María entró a la cocina, revolvió el primer cajón de la mesada y tomó fuertemente el cuchillo sabiendo que no había vuelta atrás.
Desde la puerta miró el pasillo y le pareció más largo y oscuro que cuando lo observaba desde su habitación, que se encontraba en el otro extremo.
Intentó caminar pero las piernas le pesaban demasiado y tuvo que apoyarse unos instantes en la pared. Desde afuera, como una señal, llegó la melodía de aquel tango que tocaron en la peatonal el día que lo conoció…“Arrabal amargo metido en mi vida, como la condena de una maldición”.
Él siempre tuvo un carácter fuerte y decidido, y fue eso lo que más la deslumbró. Tan impulsiva, como todas las mujeres de su familia, unas pocas semanas después decidió irse a vivir con él.
La música seguía llegando… “Como una nube que pasa, mis ensueños se van, se van, no vuelven más” y al pensar en su vida no pudo evitar llorar.
Se secó con el antebrazo las lágrimas, que ya habían recorrido gran parte de su rostro, y retomó la marcha lentamente hacia la habitación, como rogando que suceda algo… pero ya sabia que en su vida nunca existieron los milagros.
El infierno comenzó con humillaciones cotidianas, continúo con platos rotos y evolucionó en un primer golpe… ese, el primero, nunca lo olvidó.
Las manos le sudaban, dejó el cuchillo en el suelo y se las refregó contra el pantalón nerviosamente una y otra vez, como tratando de sacarse la piel.
El ruido de las llaves en la cerradura, una hora en el reloj, un aroma, eran pequeñas cosas que incitaban un miedo irracional. Trataba de recordar, pero no sabía bien en que momento esto empezó a ser habitual.
Tomó el cuchillo, pero era tal el temblor en su cuerpo que se le cayó, intentó controlarlo pero no podía. De niña, su abuela, le cantaba una canción y empezó a murmurarla “Samba lelê tâ doente tá co/a cabeça quebrada…” y luego se conformó con tatarearla.
Al principio, intentó justificarlo, culpándose ella por los errores que generaban rabia en él. Cada día se esforzaba por hacer las cosas mejor y había decidido hablar sólo lo imprescindible, pero todo eso no alcanzaba, algo siempre estaba mal. El amor se transformó en repulsión. Esperaba hasta que se durmiera para ir a la cama, pero mucho no le valió; apenas él se dio cuenta de lo que ella intentaba, más insistente se volvió y el obligarla a tener sexo se transformó en su mayor satisfacción. Ella nunca se refirió a eso como una violación.
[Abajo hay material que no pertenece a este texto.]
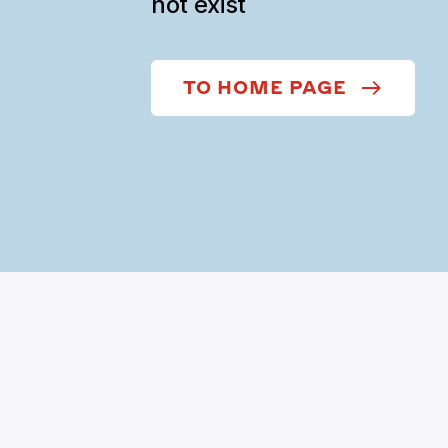
not exist
TO HOME PAGE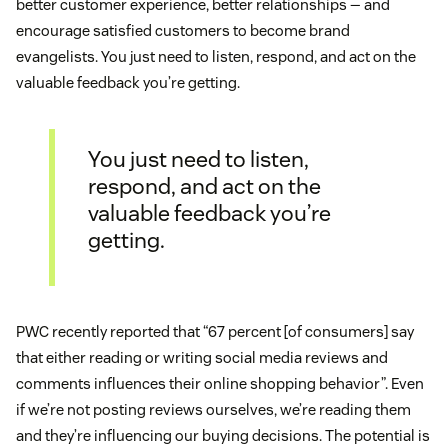
better customer experience, better relationships — and
encourage satisfied customers to become brand
evangelists. You just need to listen, respond, and act on the
valuable feedback you’re getting.
You just need to listen,
respond, and act on the
valuable feedback you’re
getting.
PWC recently reported that “67 percent [of consumers] say
that either reading or writing social media reviews and
comments influences their online shopping behavior”. Even
if we’re not posting reviews ourselves, we’re reading them
and they’re influencing our buying decisions. The potential is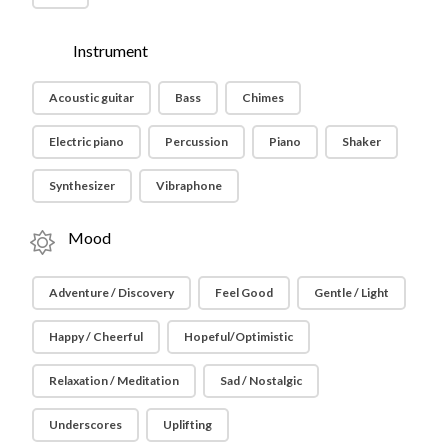
Instrument
Acoustic guitar
Bass
Chimes
Electric piano
Percussion
Piano
Shaker
Synthesizer
Vibraphone
Mood
Adventure / Discovery
Feel Good
Gentle / Light
Happy / Cheerful
Hopeful/Optimistic
Relaxation / Meditation
Sad / Nostalgic
Underscores
Uplifting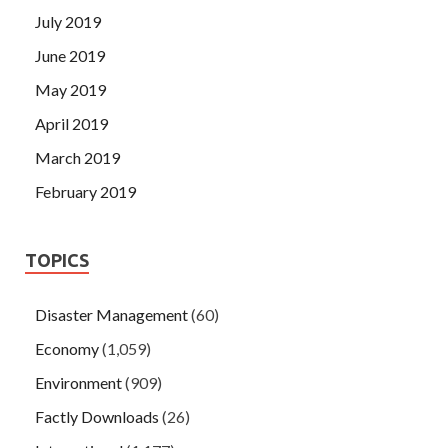
July 2019
June 2019
May 2019
April 2019
March 2019
February 2019
TOPICS
Disaster Management
(60)
Economy
(1,059)
Environment
(909)
Factly Downloads
(26)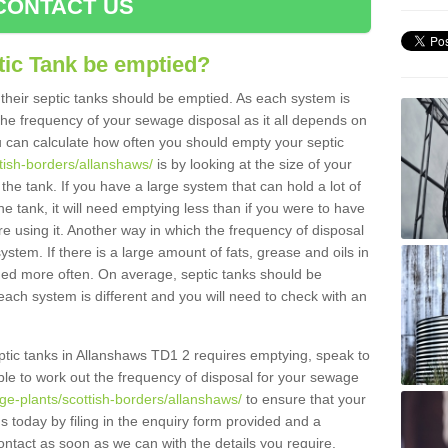
CONTACT US
tic Tank be emptied?
their septic tanks should be emptied. As each system is
r the frequency of your sewage disposal as it all depends on
 can calculate how often you should empty your septic
ttish-borders/allanshaws/
is by looking at the size of your
e tank. If you have a large system that can hold a lot of
e tank, it will need emptying less than if you were to have
 using it. Another way in which the frequency of disposal
stem. If there is a large amount of fats, grease and oils in
ained more often. On average, septic tanks should be
ch system is different and you will need to check with an
septic tanks in Allanshaws TD1 2 requires emptying, speak to
ble to work out the frequency of disposal for your sewage
ge-plants/scottish-borders/allanshaws/
to ensure that your
us today by filing in the enquiry form provided and a
ontact as soon as we can with the details you require.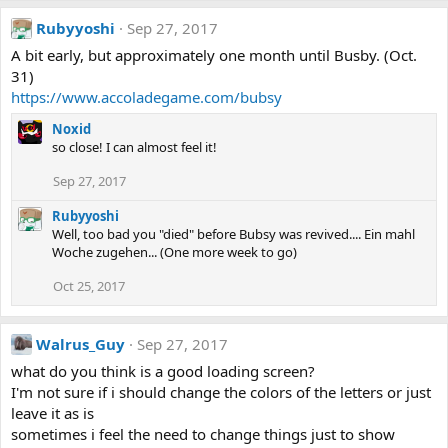
Rubyyoshi
Sep 27, 2017
A bit early, but approximately one month until Busby. (Oct.
31)
https://www.accoladegame.com/bubsy
Noxid
so close! I can almost feel it!
Sep 27, 2017
Rubyyoshi
Well, too bad you "died" before Bubsy was revived.... Ein mahl
Woche zugehen... (One more week to go)
Oct 25, 2017
Walrus_Guy
Sep 27, 2017
what do you think is a good loading screen?
I'm not sure if i should change the colors of the letters or just
leave it as is
sometimes i feel the need to change things just to show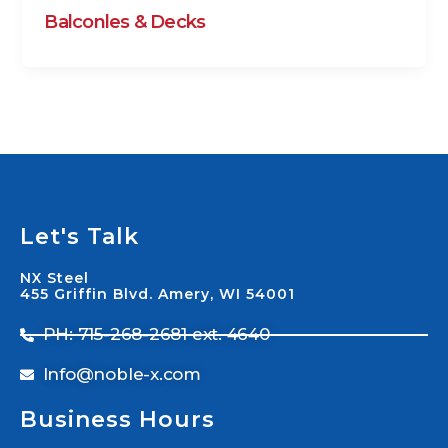
Balconles & Decks
Let's Talk
NX Steel
455 Griffin Blvd. Amery, WI 54001
PH: 715-268-2681 ext. 4640
Info@noble-x.com
Business Hours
El aire era denso, el calor dificultaba la respiración y sentía que el pecho le iba a reventar, pero continuó caminando. Le faltaba poco para llegar, ya podía escuchar sus ronquidos cortados y su olor, ese olor que le producían náuseas.
Unos meses atrás había experimentado otras náuseas, y luego de un test confirmó el embarazo. Cuando se lo contó, él le dijo que ya conocía a las mujerzuelas como ella que intentan meterle un crío al primer pelele que se les cruza. Nunca más se habló del tema.
La puerta rechinó pero eso no lo despertó. Lo miró, pensar que alguna vez lo amó. Sintió un fuerte dolor y se puso la mano en su vientre vacío.
Empuñó el cuchillo y con todas sus fuerzas se lo clavó. 47 puñaladas no calmaron su pena, pero estaba convencida que una muerte sólo se paga con otra.
Maria, cansada, llena de sangre se sentó en el suelo y comenzó a cantar “Malena canta el tango como ninguna y en cada verso pone su corazón. A yuyo del suburbio su voz perfuma, Malena tiene pena de bandoneón....”.